Pant-y-Saer is a Neolithic dolmen near the small town of Benllech in Anglesey, Wales. This burial chamber is partially collapsed with the massive capstone resting on the ground at one end. The remains of fifty-six people who were buried here have been found during excavations.

==Burial chamber==
Pant-y-Saer Burial Chamber is located on a scrubby hilltop site near Benllech in the parish of Llanfair Mathafarn Eithaf. The capstone is large, measuring about 3 m in length and breadth, with a thickness of 0.5 m; it has partially collapsed and rests with one end on the ground and the other end supported by two upright stones, one on the north side and the other on the south. These have rather rounded tops which may be why the capstone slid off. The chamber was originally covered with a cairn or mound, of which traces remain. Excavations show that the cairn was walled at the front and may have been extended for some way at the back. There is a curved forecourt adjoining the northern upright, and the placement of an offering pot at the far side of this suggest that this was the main front of the structure.

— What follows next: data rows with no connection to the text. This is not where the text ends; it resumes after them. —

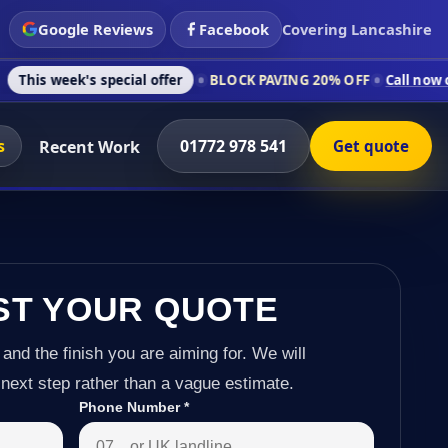
Google Reviews
Facebook
Covering Lancashire
 special offer
BLOCK PAVING 20% OFF
Call now on 01772 978 
s
01772 978 541
Recent Work
Get quote
ST YOUR QUOTE
 and the finish you are aiming for. We will
next step rather than a vague estimate.
Phone Number
*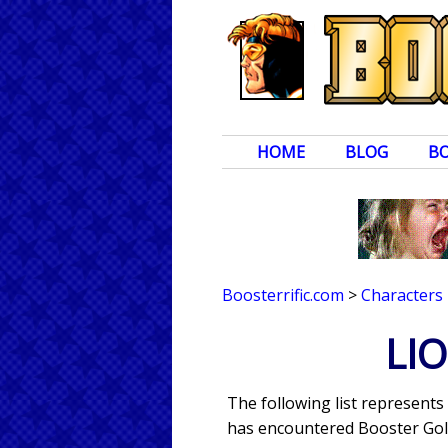
HOME
BLOG
B
Boosterrific.com
>
Characters
LI
The following list represent
has encountered Booster Gold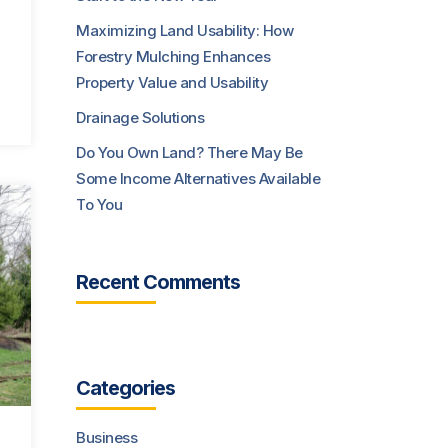
Maximizing Land Usability: How
Forestry Mulching Enhances
Property Value and Usability
Drainage Solutions
Do You Own Land? There May Be
Some Income Alternatives Available
To You
Recent Comments
Categories
Business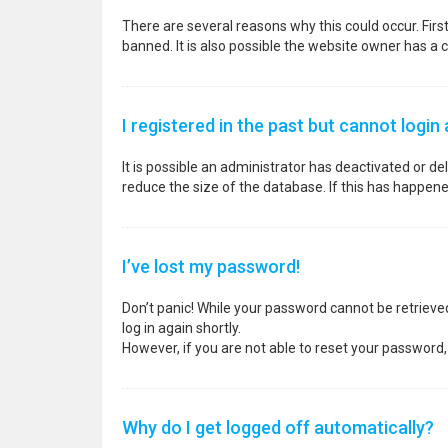
There are several reasons why this could occur. Fir
banned. It is also possible the website owner has a co
I registered in the past but cannot login
It is possible an administrator has deactivated or 
reduce the size of the database. If this has happene
I’ve lost my password!
Don’t panic! While your password cannot be retrieved, 
log in again shortly.
However, if you are not able to reset your password,
Why do I get logged off automatically?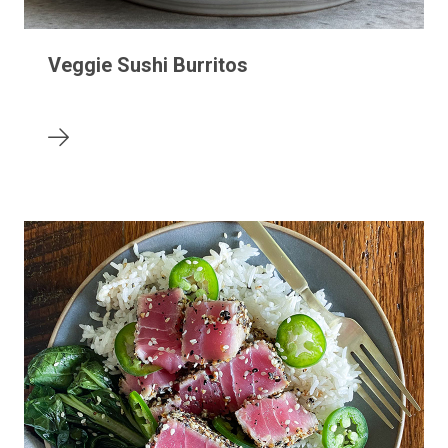
Veggie Sushi Burritos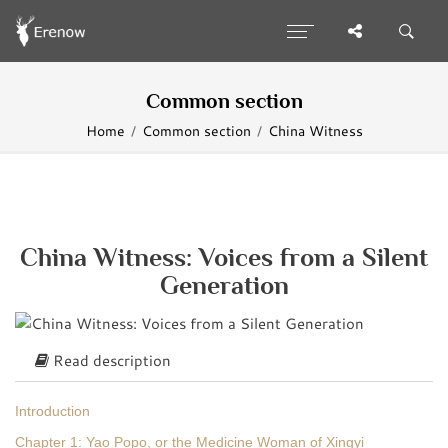
Common section
Home
Common section
China Witness
China Witness: Voices from a Silent
Generation
Read description
Introduction
Chapter 1: Yao Popo, or the Medicine Woman of Xingyi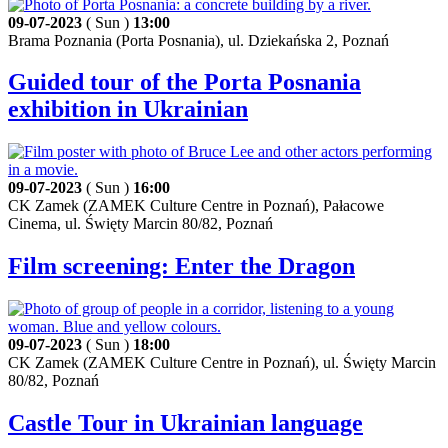
09-07-2023
( Sun )
13:00
Brama Poznania (Porta Posnania), ul. Dziekańska 2, Poznań
Guided tour of the Porta Posnania
exhibition in Ukrainian
09-07-2023
( Sun )
16:00
CK Zamek (ZAMEK Culture Centre in Poznań), Pałacowe
Cinema, ul. Święty Marcin 80/82, Poznań
Film screening: Enter the Dragon
09-07-2023
( Sun )
18:00
CK Zamek (ZAMEK Culture Centre in Poznań), ul. Święty Marcin
80/82, Poznań
Castle Tour in Ukrainian language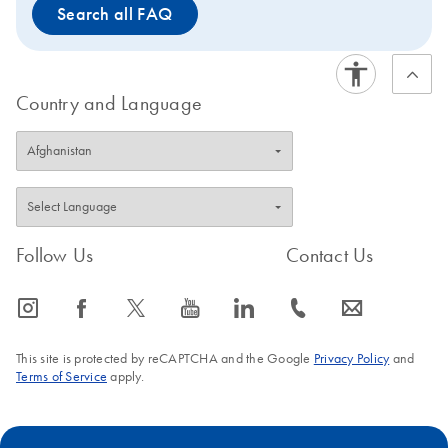
Search all FAQ
Country and Language
Follow Us
Contact Us
icon_0065_instagram-s
icon_0064_facebook-s
icon_0340_cc_gen_x-s
icon_0077_youtube-s
icon_0066_linkedin-s
icon_0072_phone-s
icon_0063_envelope-s
This site is protected by reCAPTCHA and the Google
Privacy Policy
and
Terms of Service
apply.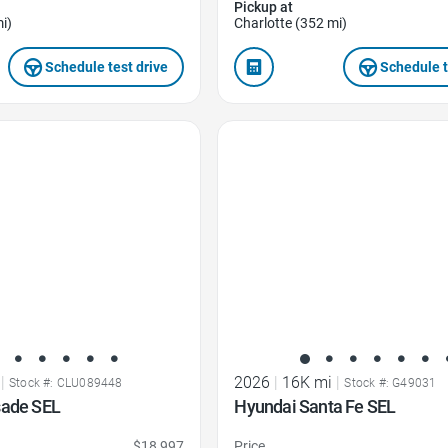
Pickup at
i)
Charlotte (352 mi)
Schedule test drive
Schedule t
Favorite Icon
|
2026
|
16K mi
|
Stock #: CLU089448
Stock #: G49031
sade SEL
Hyundai Santa Fe SEL
$18,997
Price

Investigations of the site in 1875 unearthed the remains of two people and these were removed. Further investigation in 1912 revealed a lower level to the chamber, in which were the remains of 54 people of all sexes and ages, including nine new-born babies. The bodies would not have all fitted in the chamber at one time, so it seems likely that the grave was repeatedly reopened to accommodate more bodies.

Pant-y-Saer Burial Chamber is a scheduled ancient monument. The Royal Commission on the Ancient and Historical Monuments of Wales curates the archaeological, architectural and historic records for this site. Included in the archives are many digital images of the site, NMR site files, Cadw guardianship records, colour photographs, black and white photographs, aerial photographs and scanned images.